Gender inequality persists in far too many professions. And it diminishes institutions, entire regions, nations and the world. Sadly, while clear progress has been made toward gender equity in certain sectors, gender inequality is actually increasing in certain parts of the world. And in too many professions, there is little progress here at home. It is everyone’s responsibility, but especially for men in prominent positions, to take action and address the situation. We owe it to the next generation to take steps to ensure that every girl today can fulfill their potential tomorrow. It is up to us to #NominateHer wherever and whenever possible, especially in situations where it’s clear that women are under-represented. If we, as men, fall short on this very basic responsibility, we are doing a great disservice to the world.
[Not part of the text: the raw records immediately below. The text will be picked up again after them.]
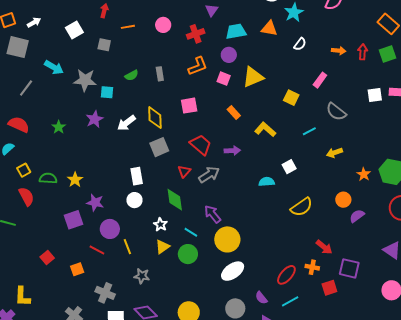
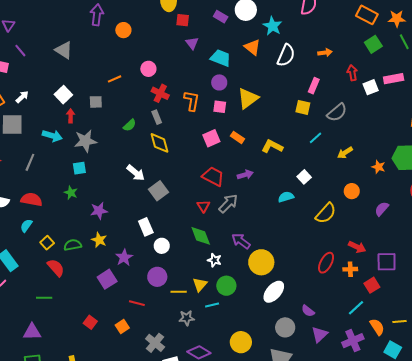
red arrow: (104, 11) -> (71, 116), moved
orange triangle: (269, 28) -> (252, 47), turned 42
cyan trapezoid: (236, 31) -> (221, 58), turned 45
red cross: (196, 34) -> (160, 93), moved, turned -30
white semicircle: (300, 44) -> (286, 55), size x1.6
red arrow: (363, 52) -> (352, 73), moved
orange L-shape: (198, 66) -> (192, 101), turned -45
cyan square: (107, 92) -> (79, 168), moved
yellow square: (291, 98) -> (303, 107), moved
pink square: (189, 106) -> (211, 138), moved
gray semicircle: (336, 112) -> (337, 112), turned -65
yellow diamond: (155, 118) -> (160, 143), moved
purple star: (95, 119) -> (99, 211), moved, turned 30
white arrow: (126, 123) -> (136, 173), turned -90
gray square: (159, 147) -> (159, 191), moved
white rectangle: (137, 176) -> (146, 227), moved
orange circle: (343, 200) -> (352, 191), moved
purple star: (95, 203) -> (124, 257), turned -30
white star: (160, 224) -> (214, 260), moved
purple circle: (110, 229) -> (157, 277), moved
cyan line: (191, 232) -> (212, 305), moved, turned -32
yellow line: (127, 247) -> (179, 292), moved, turned -56
red ellipse: (286, 275) -> (326, 263), moved
gray cross: (105, 293) -> (155, 343), turned 30
cyan line: (290, 301) -> (356, 308), moved

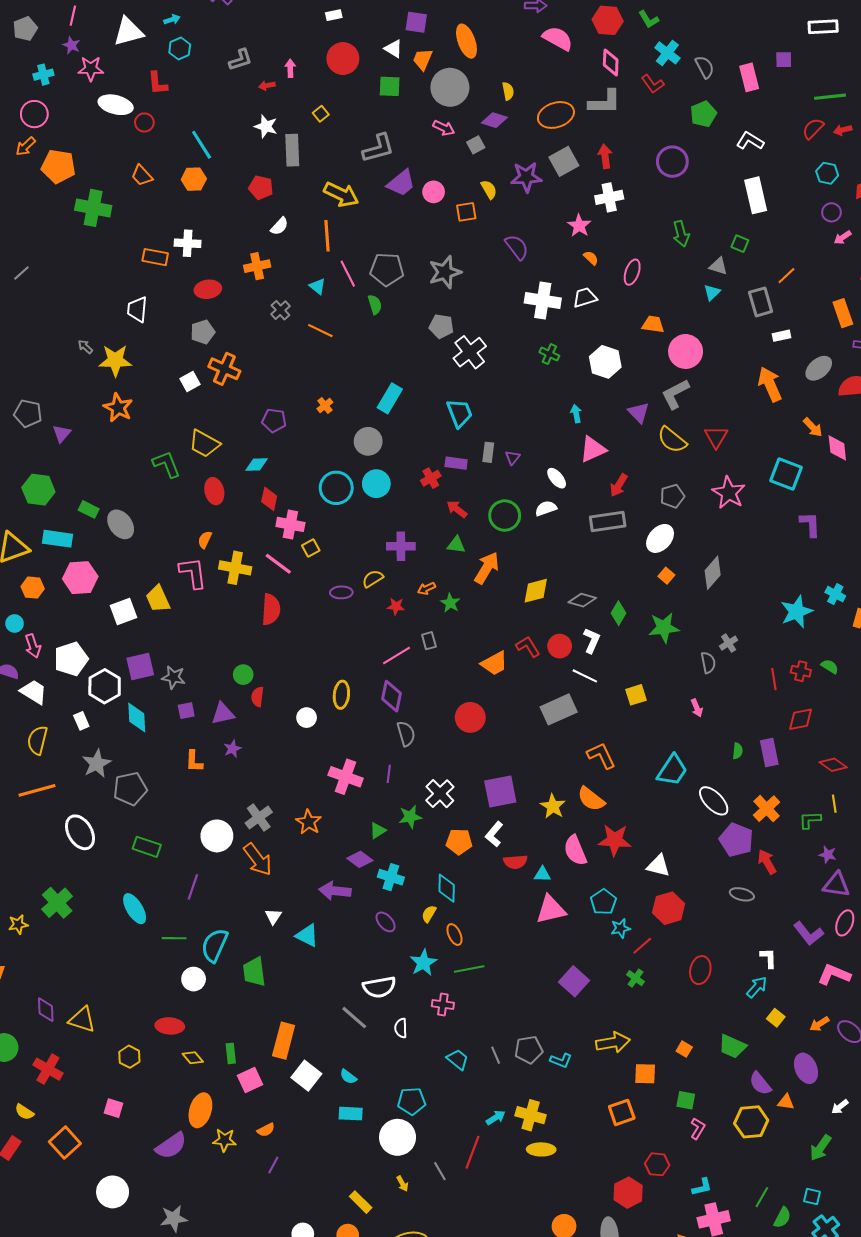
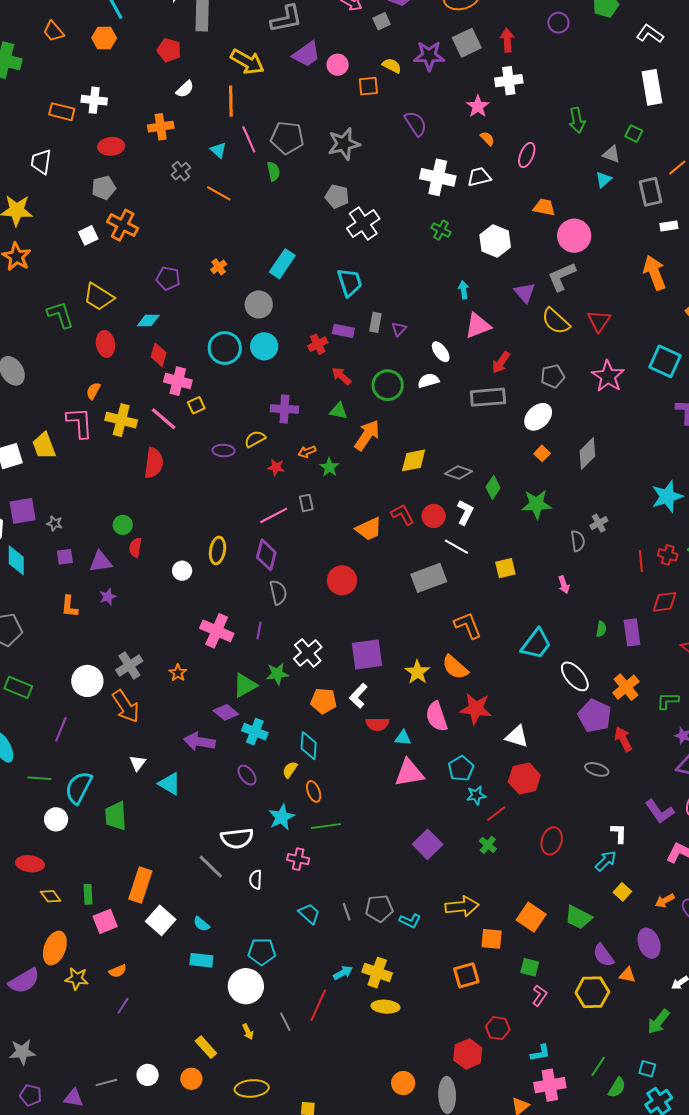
purple circle: (672, 162) -> (558, 23), moved, size x0.7
yellow semicircle: (489, 189) -> (392, 66), turned -36
gray star: (173, 677) -> (54, 523), size x0.7
orange star: (309, 822) -> (178, 673), size x0.7
green triangle: (378, 831) -> (245, 685), size x1.5
orange square: (684, 1049) -> (531, 917), size x1.8

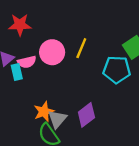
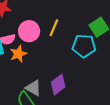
orange star: (44, 112) -> (18, 54), moved
gray triangle: (57, 119) -> (33, 88), turned -42

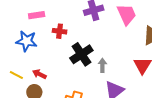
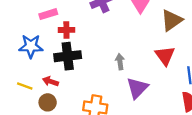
pink rectangle: (37, 15) -> (48, 14), moved
black cross: (81, 54) -> (68, 56), moved, turned 35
Tamasha Hussein will be hosting an eye-opening talk about “Refugee Girls' Education”. Having moved from a refugee camp, where she thought all hope of attaining a better education was lost, to a prestigious university like UBC has been a huge transition that created a ray of hope in her life. Refugees are usually portrayed to be helpless and hopeless. By sharing her success story from a refugee camp to UBC, she hopes to change the narrative on refugees and bring out to the open some of the challenges refugee girls face in terms of access to education. It is also an important platform for her to advocate for the valuable work of WUSC, a non-profit Canadian organization that supports student refugee programs.